Several legislators and district attorneys around the New York City area and even Mayor Michael Bloomberg are also supportive of Cuomo’s proposal, believing it addresses their concerns about public use of the drug. Cuomo’s bill allows them to continue to prosecute on those violations, while freeing them from dealing with people who hold minimal amounts. Bloomberg says the proposal “strikes the right balance by ensuring that the NYPD will continue to have the tools it needs to maintain public safety – including making arrests for selling or smoking marijuana.”
Advocates for drug policy reform say they are finally seeing a long-fought battle turn in their favor.
“It’s a game-changing event to get the governor involved in this,” Gabriel Sayegh, New York state director for the Drug Policy Alliance, tells TIME. He says the decades long fight against the so-called Rockefeller Drug laws — state statutes which mandated harsh prison sentences for several types of drug possession — helped change minds that would have been opposed to such a proposal just a few years ago. “An overwhelming number of Americans believe putting people in jail for marijuana possession is a ridiculous waste of time and money.”

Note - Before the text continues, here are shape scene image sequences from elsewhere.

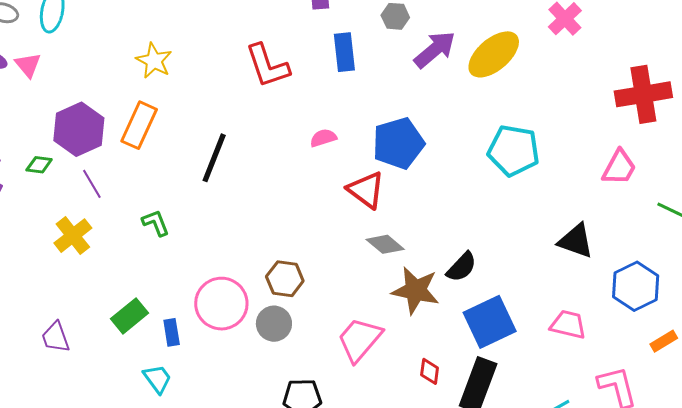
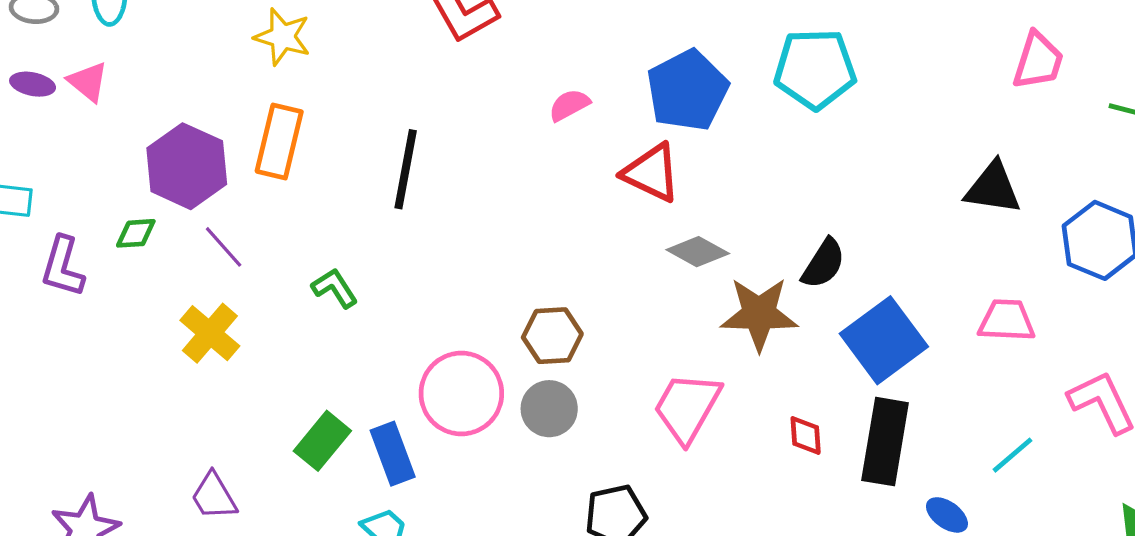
cyan pentagon: (514, 151) -> (815, 69), moved
blue rectangle: (172, 332) -> (393, 454), size x1.4

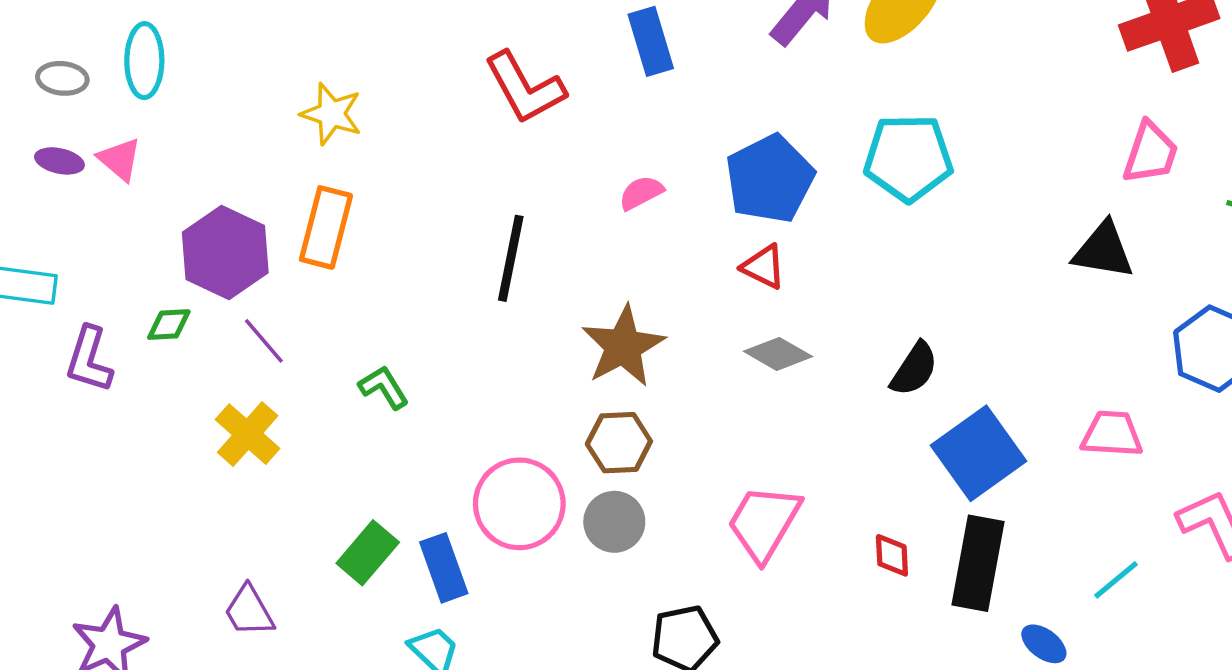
black line: (406, 169) -> (511, 258), moved
red triangle: (651, 173) -> (764, 267), moved, size x0.7
black triangle: (993, 188) -> (1103, 250), moved
brown star: (759, 314) -> (623, 346), moved, turned -30

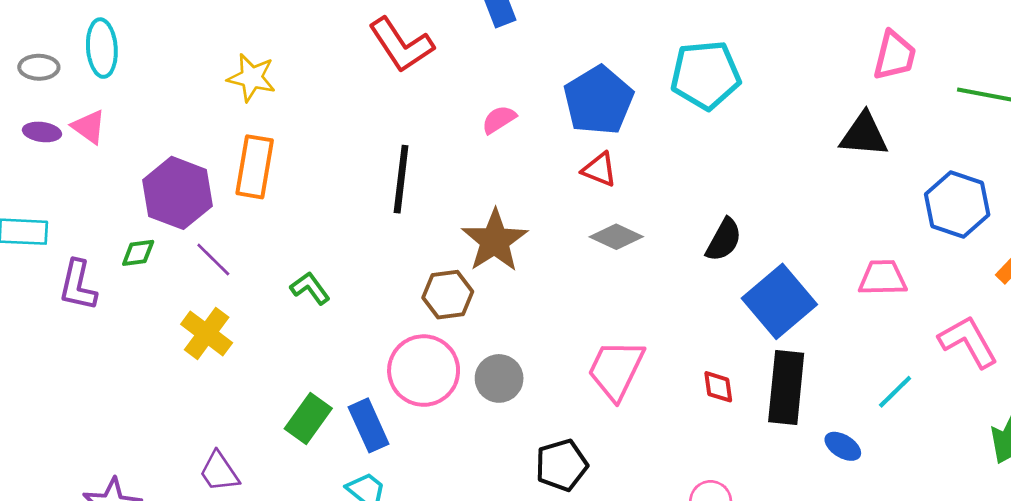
brown hexagon: (619, 443) -> (448, 295), moved

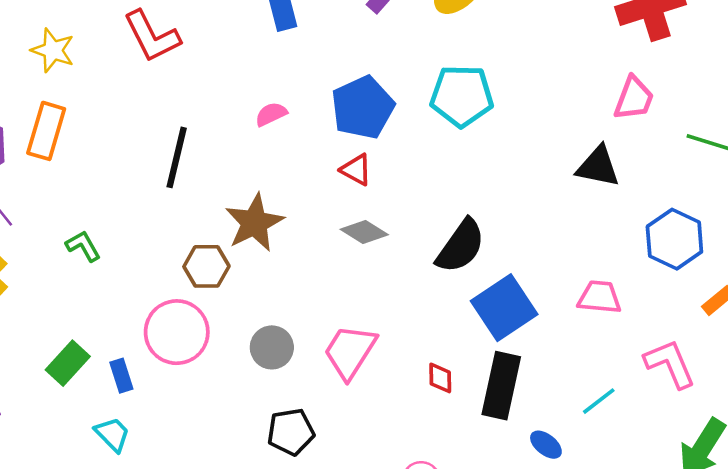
red L-shape: (401, 45) -> (152, 36), moved
black semicircle: (724, 240) -> (461, 246), size x1.4
gray circle: (499, 378) -> (272, 347), moved
blue rectangle: (369, 425) -> (121, 376), size x0.7

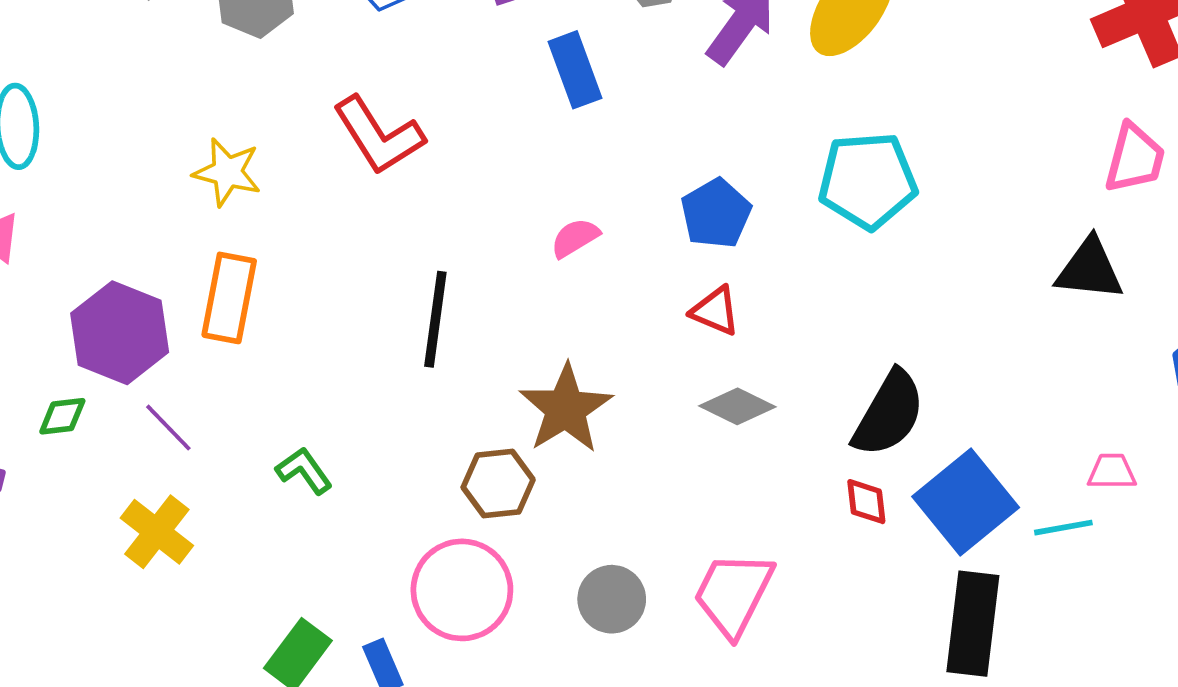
blue pentagon: (363, 107) -> (716, 214), size x0.7
pink trapezoid: (600, 297) -> (1112, 472), size x0.7
red diamond: (440, 378) -> (866, 502), moved
cyan line: (599, 401) -> (1063, 528), moved, turned 33

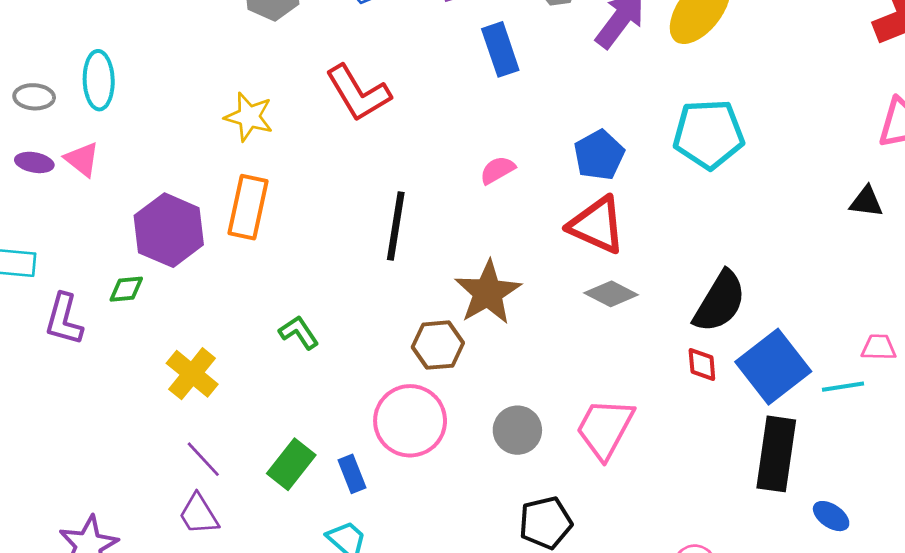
black triangle: (1090, 269) -> (866, 202), size x0.7
red triangle: (715, 311) -> (597, 225), size x1.6
purple line: (168, 428) -> (203, 459), moved

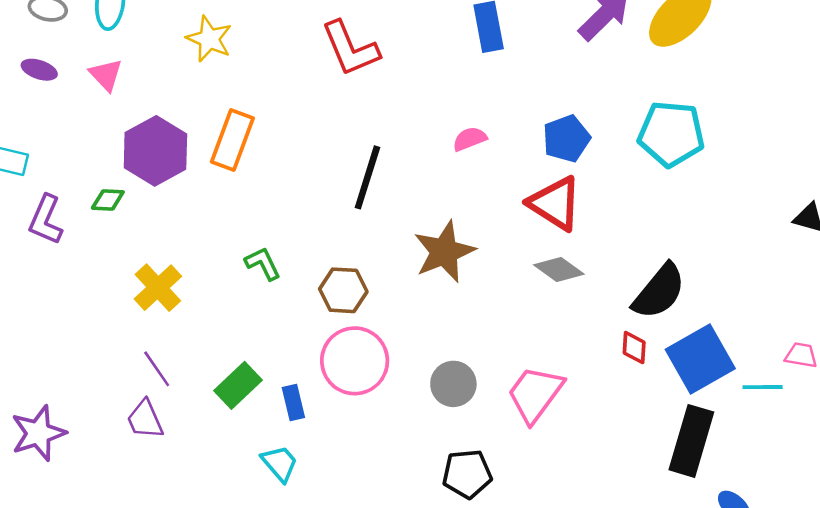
yellow star: (249, 117) -> (209, 39), moved
pink triangle: (82, 159) -> (106, 75), moved
brown hexagon: (438, 345) -> (343, 290), moved

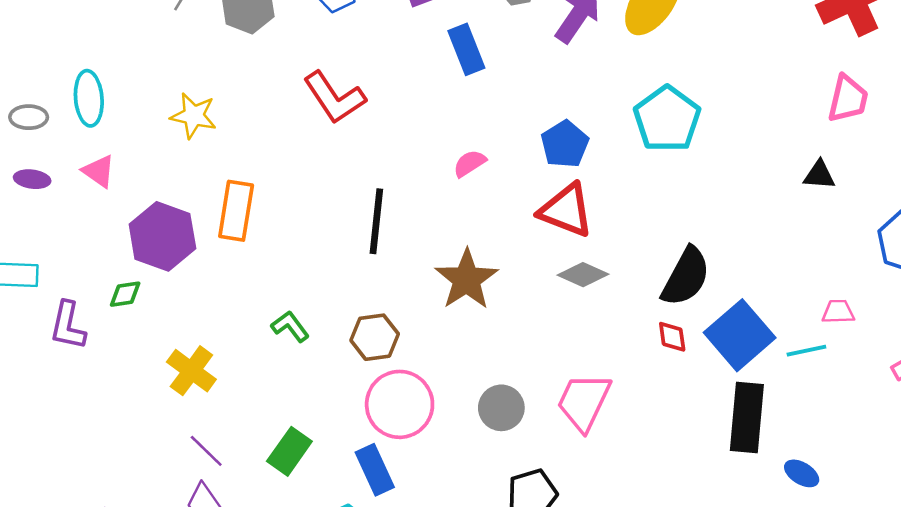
cyan pentagon: (671, 134) -> (667, 119), turned -30
blue rectangle: (293, 403) -> (375, 470), moved, size x1.4

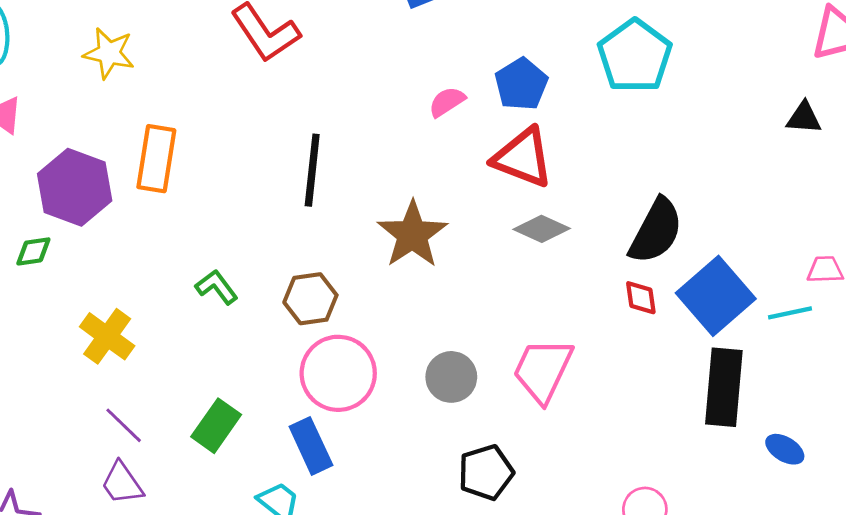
pink semicircle: (470, 163) -> (447, 102), moved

(MORE: New York’s Rockefeller Drug Laws)
But there are those who believe that Cuomo is making a major misstep with decriminalization and worry about the message it will send to New York’s youth.
“I find it disturbing because I believe this bill will have the effect of making marijuana use seem acceptable to young people,” said David Evans, special adviser to the Drug Free America Foundation.”What most people don’t understand is that marijuana of today is vastly different from marijuana of 20 years ago. It’s addictive and it’s quite a bit more potent, so if [the bill] is going to lessen young people’s perception on the dangers of marijuana, we’re against it.”
Sayegh, however, believes that if New York state lawmakers pass the bill, a major corner will be turned. “The legislature is going to end soon so we’ve got to get the senate to take action,” he said. “We’ve got a fight ahead, but this is different than where we’ve been before because there is almost no one coming out against this publicly.”
This story was clarified to explain that private possession of marijuana is subject to a violation and that public possession would be a misdemeanor. Also a quote from Gabriel Sayegh was amended.